Nearly 100 residents from America's Gulf Coast converged on Capitol Hill this week. They wanted to meet with their representatives and senators to relay their personal stories about the effects of the oil spill. They also wanted to encourage passage of a clean energy bill that would transition the nation away from fossil fuel and toward alternative energy.
A visit to a U.S. senator involves a lot of waiting. A jar of cloudy seawater and oily black-speckled sand sits on the ledge in the hallway of the Senate Office Building. A staffer announces the senator is ready and escorts the group into a conference room. A man plops the jar directly in front of the empty seat at the head of the table where the senators will sit. It's a sample from their Florida cities, areas just now being affected by the oil spill.
They want to tell Democratic Senator Mark Udall of Colorado to speed through an energy bill.

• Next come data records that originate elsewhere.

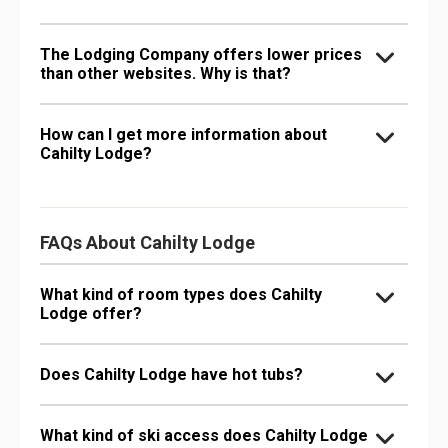
The Lodging Company offers lower prices
than other websites. Why is that?
How can I get more information about
Cahilty Lodge?
FAQs About Cahilty Lodge
What kind of room types does Cahilty
Lodge offer?
Does Cahilty Lodge have hot tubs?
What kind of ski access does Cahilty Lodge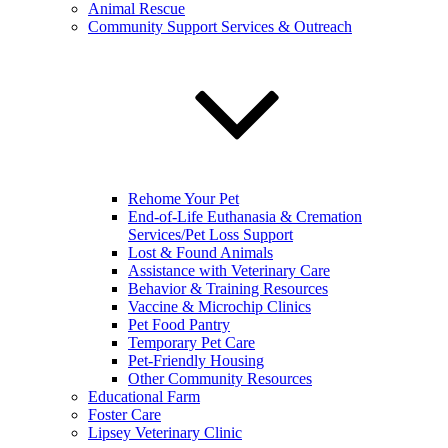
Animal Rescue
Community Support Services & Outreach
Rehome Your Pet
End-of-Life Euthanasia & Cremation
Services/Pet Loss Support
Lost & Found Animals
Assistance with Veterinary Care
Behavior & Training Resources
Vaccine & Microchip Clinics
Pet Food Pantry
Temporary Pet Care
Pet-Friendly Housing
Other Community Resources
Educational Farm
Foster Care
Lipsey Veterinary Clinic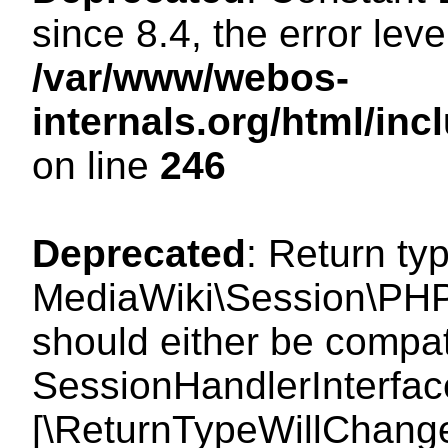
since 8.4, the error lev
/var/www/webos-
internals.org/html/i
on line
246
Deprecated
: Return ty
MediaWiki\Session\PHP
should either be compat
SessionHandlerInterface:
[\ReturnTypeWillChange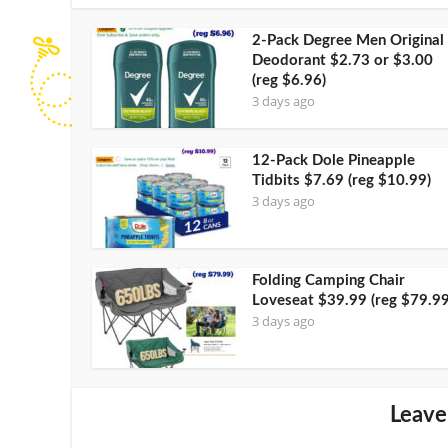
2-Pack Degree Men Original
Deodorant $2.73 or $3.00
(reg $6.96)
3 days ago
12-Pack Dole Pineapple
Tidbits $7.69 (reg $10.99)
3 days ago
Folding Camping Chair
Loveseat $39.99 (reg $79.99
3 days ago
Leave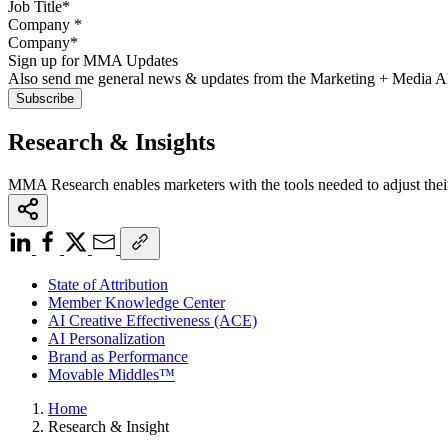
Company
*
Sign up for MMA Updates
Also send me general news & updates from the Marketing + Media 
Research & Insights
MMA Research enables marketers with the tools needed to adjust thei
State of Attribution
Member Knowledge Center
AI Creative Effectiveness (ACE)
AI Personalization
Brand as Performance
Movable Middles™
Home
Research & Insight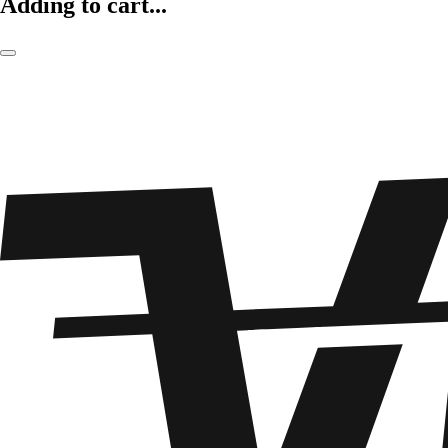
Adding to cart...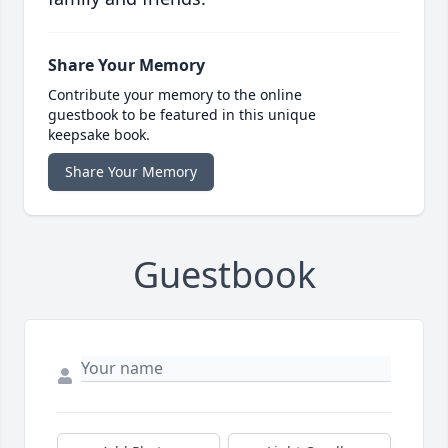
Share Your Memory
Contribute your memory to the online
guestbook to be featured in this unique
keepsake book.
Share Your Memory
Guestbook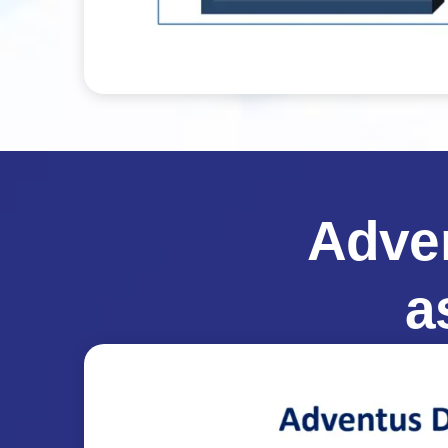
Adve
a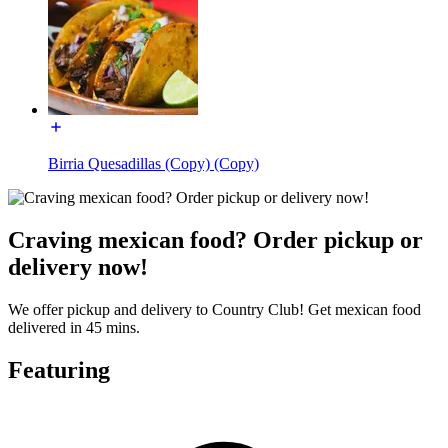
Birria Quesadillas (Copy) (Copy)
Craving mexican food? Order pickup or
delivery now!
We offer pickup and delivery to Country Club! Get mexican food
delivered in 45 mins.
Featuring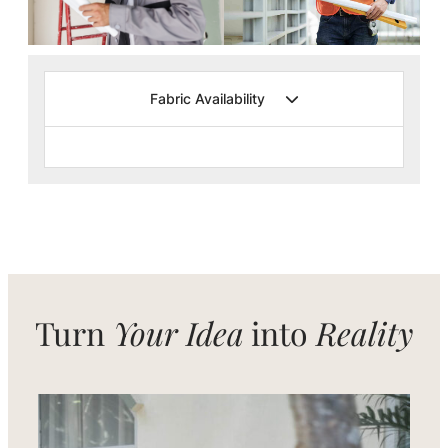
Fabric Availability
Turn
Your Idea
into
Reality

Their chance to do that comes quickly, as Senator Udall walks into the room.
They meet with the senator for 15 minutes and he meets with us for five.
"What I assured them was: given their plea and call and demand in a polite way for us to have a clean energy future, that was job one for me," said Udall. "That has long been one of my main motivations for being an elected official."
Udall says he plans to bring a climate energy bill to the floor of the Senate by July 4. This was Meggin McPhee's second appointment with a senator. She flew up from Destin, Florida.
"It's enabled us to bring a real voice to some in Washington, D.C. who watch the news and see the pictures and realize what's happening, but when they're able to put a true voice to what's going on down there and I think we've been well received," said McPhee.
Nearly 100 residents like Meggin were flown to DC by Repower America, an organization promoting clean energy, run by former Vice President Al Gore.
The group went on to meet with several other elected officials. David Augustine of New Orleans says his group met with a staffer of Republican Senator David Vitter, who also represents Louisiana.
"[Vitter] said to be patient, but my mindset towards this situation is that 'sorry' is not enough anymore."
David feels so strongly, that as a rapper, he's written a song about politicians and the gulf. One line in the song is particularly relevant:
"Yeah, you apologized, you admitted you're wrong, but we're the ones that got to suffer. You all get to go home. Sorry ain't enough no more."
This group wants immediate action. But there's a lot left to discuss on Capitol Hill, with Senate Democrats trying to combine an energy bill with a climate bill and Republicans opposing the idea and calling it an energy tax.